Of course, as you also noted, the only benefits of doing the above is that the ETL will run in the staging or DW database and the production system will not take a performance hit during ETL. But you are simply shifting the workload from one server to another, and the solution is not scalable - and it won't be until a "delta" extraction stategy has been implemented.

Jusung Yang

"Dave" <dave_at_spam-killer-dghconsulting.co.uk> wrote in message news:<b3ab95$3ie$1_at_sparta.btinternet.com>...
> Hi,
>
> This has probably been covered before, but it is very well hidden! I'm about
> to build a data warehouse, and am discovering that the schema design is the
> easy bit. One of my biggest challenges has been designing the extract
> processes. I'd appreciate it if anyone would be kind enough to share their
> experiences regarding the "E" bit of ETL. Here's my situation:
>
>
> Prerequisites:
>
> 1. All the data sources are production Oracle8i databases. We don't have the
> option of upgrading these in the near future.
> 2. Anything other than the very cheapest commercial ETL tools are out, I'm
> afraid. Data Junction's ETL fitted our budget (the basic version is very
> cheap), but its features weren't adequate for some of our complex
> transformation rules.
> 3. The data warehouse database will be Oracle9i Release 2.
> 4. Some of the source tables are relatively large (60 million rows).
>
>
> My options (as I see them):
>
> 1. Extract to flat files, ship files, then load with SQL*Loader/external
> tables.
>
> Oracle seems to like this method (they mention it in their data warehousing
> docs). Somehow I don't. Change detection would be a major challenge, as we
> don't have timestamps on all the source tables. Even with timestamps, I'd
> still have to detect deletions. Some of the tables on the source database
> are relatively large, and we'd like to minimise performance hit and extract
> window. I would guess we'd have to implement some kind of proprietary change
> detection system, but I'm wary of the maintenance costs involved with
> proprietary code. On the plus side, the extract doesn't rely on the data
> warehouse database being up, and the load doesn't rely on the source
> databases being up.
>
> 2. Change Data Capture (CDC).
>
> Not really an option, as the source databases are on 8i. I just thought I'd
> mention that I'm aware of this technology in 9i. Even if it was an option
> for us, I'd be slightly concerned about the related performance hit on our
> production databases (our source systems), and have not been able to find
> much information about CDC and performance.

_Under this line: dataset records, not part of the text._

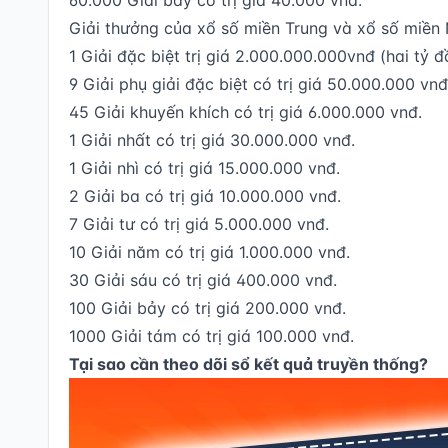
60.000 Giải bảy có trị giá 40.000 vnđ.
Giải thưởng của xổ số miền Trung và xổ số miền
1 Giải đặc biệt trị giá 2.000.000.000vnđ (hai tỷ đ
9 Giải phụ giải đặc biệt có trị giá 50.000.000 vnđ
45 Giải khuyến khích có trị giá 6.000.000 vnđ.
1 Giải nhất có trị giá 30.000.000 vnđ.
1 Giải nhì có trị giá 15.000.000 vnđ.
2 Giải ba có trị giá 10.000.000 vnđ.
7 Giải tư có trị giá 5.000.000 vnđ.
10 Giải năm có trị giá 1.000.000 vnđ.
30 Giải sáu có trị giá 400.000 vnđ.
100 Giải bảy có trị giá 200.000 vnđ.
1000 Giải tám có trị giá 100.000 vnđ.
Tại sao cần theo dõi sổ kết quả truyền thống?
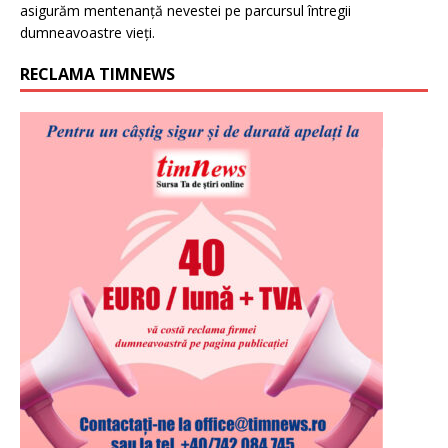
asigurăm mentenanță nevestei pe parcursul întregii
dumneavoastre vieți.
RECLAMA TIMNEWS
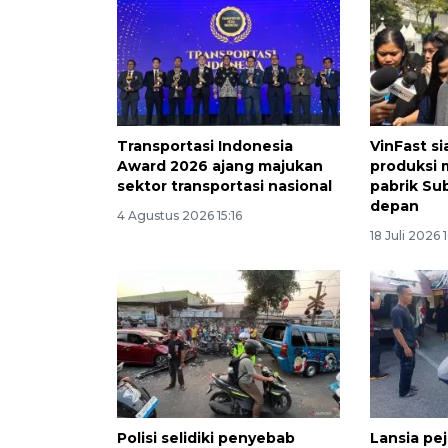
Transportasi Indonesia
VinFast s
Award 2026 ajang majukan
produksi m
sektor transportasi nasional
pabrik Su
depan
4 Agustus 2026 15:16
18 Juli 2026 
Polisi selidiki penyebab
Lansia pej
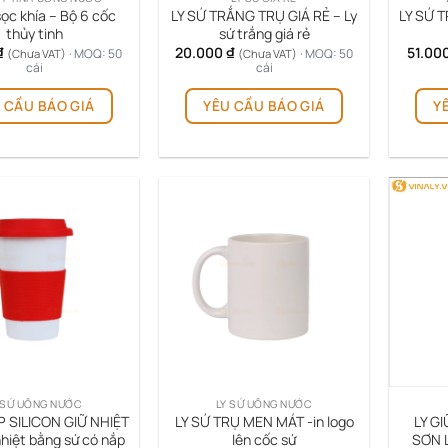
sọc khía – Bộ 6 cốc
LY SỨ TRẮNG TRỤ GIÁ RẺ – Ly
LY SỨ 
thủy tinh
sứ trắng giá rẻ
₫
20.000
₫
51.00
· MOQ: 50
· MOQ: 50
(Chưa VAT)
(Chưa VAT)
cái
cái
 CẦU BÁO GIÁ
YÊU CẦU BÁO GIÁ
Y
 SỨ UỐNG NƯỚC
LY SỨ UỐNG NƯỚC
P SILICON GIỮ NHIỆT
LY SỨ TRỤ MEN MÁT -in logo
LY G
nhiệt bằng sứ có nắp
lên cốc sứ
SƠN L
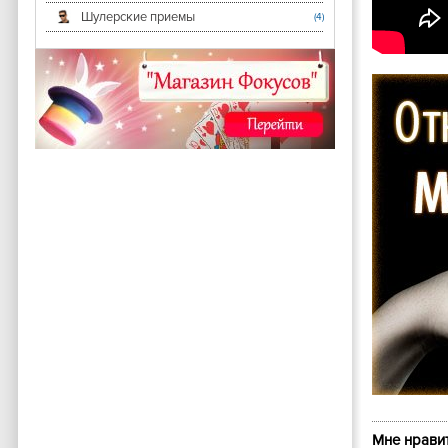
Шулерские приемы
(4)
Мне нравит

Presumably CDC would also
> require significant amounts of storage on the source systems.
>
> 3. Read-only snapshots (materialized views).
>
> Implementing snapshots (materialized views) with fast refreshes would reduce
> the hit on our source systems. However, the initial hit would be large
> (requires an initial full refresh). The snapshot logs would require some
> storage on the source systems, but I wouldn't be too concerned about that if
> we implement regular refreshes. I would foresee us replicating the source
> tables to staging area tables on the data warehouse database. My main
> concern about this option is that it merely moves the change detection
> challenge to the data warehouse database. Change detection is clearly a
> major challenge here.
>
> 4. Proprietary solution over Oracle Net.
>
> This option is just too scary to contemplate. The maintenance cost would be
> large, and the change detection logic could place additional load on the
> source systems. I want to avoid over-engineering the solution, and would
> like to use built-in Oracle features wherever possible.
>
>
> Any help at all would be gratefully received.
>
> Dave.
Received on Sun Feb 23 2003 - 12:56:20 CST